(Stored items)

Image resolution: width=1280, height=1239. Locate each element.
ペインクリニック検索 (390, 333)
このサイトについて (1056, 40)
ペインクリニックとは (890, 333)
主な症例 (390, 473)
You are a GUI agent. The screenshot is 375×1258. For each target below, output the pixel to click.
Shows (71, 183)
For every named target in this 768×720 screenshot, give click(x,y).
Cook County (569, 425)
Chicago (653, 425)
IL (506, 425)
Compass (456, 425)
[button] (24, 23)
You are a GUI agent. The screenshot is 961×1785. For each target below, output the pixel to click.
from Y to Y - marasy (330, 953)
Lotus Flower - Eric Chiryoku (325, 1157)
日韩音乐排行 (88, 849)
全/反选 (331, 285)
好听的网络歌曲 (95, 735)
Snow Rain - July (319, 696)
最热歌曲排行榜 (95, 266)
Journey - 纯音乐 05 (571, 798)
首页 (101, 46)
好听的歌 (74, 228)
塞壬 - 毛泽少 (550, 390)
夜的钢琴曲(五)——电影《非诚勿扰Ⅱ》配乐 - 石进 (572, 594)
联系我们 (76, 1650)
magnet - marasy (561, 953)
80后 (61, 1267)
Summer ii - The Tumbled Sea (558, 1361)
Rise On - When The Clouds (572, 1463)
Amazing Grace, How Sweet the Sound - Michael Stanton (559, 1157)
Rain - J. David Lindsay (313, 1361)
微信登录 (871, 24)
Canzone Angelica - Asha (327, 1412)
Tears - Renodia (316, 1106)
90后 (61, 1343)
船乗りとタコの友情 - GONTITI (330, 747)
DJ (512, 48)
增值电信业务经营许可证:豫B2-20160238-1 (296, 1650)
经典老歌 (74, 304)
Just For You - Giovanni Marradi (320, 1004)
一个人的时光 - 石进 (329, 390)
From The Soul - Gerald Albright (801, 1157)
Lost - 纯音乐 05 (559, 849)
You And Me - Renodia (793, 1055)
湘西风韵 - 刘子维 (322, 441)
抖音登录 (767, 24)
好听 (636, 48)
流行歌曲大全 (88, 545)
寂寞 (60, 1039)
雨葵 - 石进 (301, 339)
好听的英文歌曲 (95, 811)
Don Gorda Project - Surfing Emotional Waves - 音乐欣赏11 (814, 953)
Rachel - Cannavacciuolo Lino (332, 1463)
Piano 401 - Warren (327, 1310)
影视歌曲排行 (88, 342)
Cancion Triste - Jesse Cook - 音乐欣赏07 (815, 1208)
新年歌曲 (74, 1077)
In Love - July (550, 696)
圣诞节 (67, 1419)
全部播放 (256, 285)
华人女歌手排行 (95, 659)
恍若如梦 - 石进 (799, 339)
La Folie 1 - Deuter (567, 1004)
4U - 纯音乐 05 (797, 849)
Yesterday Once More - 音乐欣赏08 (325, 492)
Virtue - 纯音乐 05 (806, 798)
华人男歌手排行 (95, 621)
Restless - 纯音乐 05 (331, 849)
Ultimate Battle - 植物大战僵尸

**TASK TO COMPLETE:** Each entry given above is to be duplicated exactly.

**SOLUTION FOR THIS TASK:**
Image resolution: width=1280, height=1239. Locate each element.
ペインクリニック検索 (390, 333)
このサイトについて (1056, 40)
ペインクリニックとは (890, 333)
主な症例 (390, 473)
You are a GUI agent. The screenshot is 375×1258. For each target below, output the pixel to click.
Shows (71, 183)
For every named target in this 768×720 screenshot, give click(x,y).
Cook County (569, 425)
Chicago (653, 425)
IL (506, 425)
Compass (456, 425)
[button] (24, 23)
You are a GUI agent. The screenshot is 961×1785. For each target below, output the pixel to click.
from Y to Y - marasy (330, 953)
Lotus Flower - Eric Chiryoku (325, 1157)
日韩音乐排行 (88, 849)
全/反选 (331, 285)
好听的网络歌曲 (95, 735)
Snow Rain - July (319, 696)
最热歌曲排行榜 (95, 266)
Journey - 纯音乐 05 (571, 798)
首页 (101, 46)
好听的歌 (74, 228)
塞壬 - 毛泽少 (550, 390)
夜的钢琴曲(五)——电影《非诚勿扰Ⅱ》配乐 - 石进 (572, 594)
联系我们 (76, 1650)
magnet - marasy (561, 953)
80后 (61, 1267)
Summer ii - The Tumbled Sea (558, 1361)
Rise On - When The Clouds (572, 1463)
Amazing Grace, How Sweet the Sound - Michael Stanton (559, 1157)
Rain - J. David Lindsay (313, 1361)
微信登录 (871, 24)
Canzone Angelica - Asha (327, 1412)
Tears - Renodia (316, 1106)
90后 (61, 1343)
船乗りとタコの友情 - GONTITI (330, 747)
DJ (512, 48)
增值电信业务经营许可证:豫B2-20160238-1 (296, 1650)
经典老歌 (74, 304)
Just For You - Giovanni Marradi (320, 1004)
一个人的时光 - 石进 (329, 390)
From The Soul - Gerald Albright (801, 1157)
Lost - 纯音乐 05 (559, 849)
You And Me - Renodia (793, 1055)
湘西风韵 - 刘子维 (322, 441)
抖音登录 (767, 24)
好听 (636, 48)
流行歌曲大全 (88, 545)
寂寞 (60, 1039)
雨葵 - 石进 (301, 339)
好听的英文歌曲 (95, 811)
Don Gorda Project - Surfing Emotional Waves - 音乐欣赏11 (814, 953)
Rachel - Cannavacciuolo Lino (332, 1463)
Piano 401 - Warren (327, 1310)
影视歌曲排行 (88, 342)
Cancion Triste - Jesse Cook - 音乐欣赏07 (815, 1208)
新年歌曲 (74, 1077)
In Love - July (550, 696)
圣诞节 (67, 1419)
全部播放 (256, 285)
华人女歌手排行 (95, 659)
恍若如梦 - 石进 (799, 339)
La Folie 1 - Deuter (567, 1004)
4U - 纯音乐 05 (797, 849)
Yesterday Once More - 音乐欣赏08 (325, 492)
Virtue - 纯音乐 05 (806, 798)
华人男歌手排行 (95, 621)
Restless - 纯音乐 05 (331, 849)
Ultimate Battle - 植物大战僵尸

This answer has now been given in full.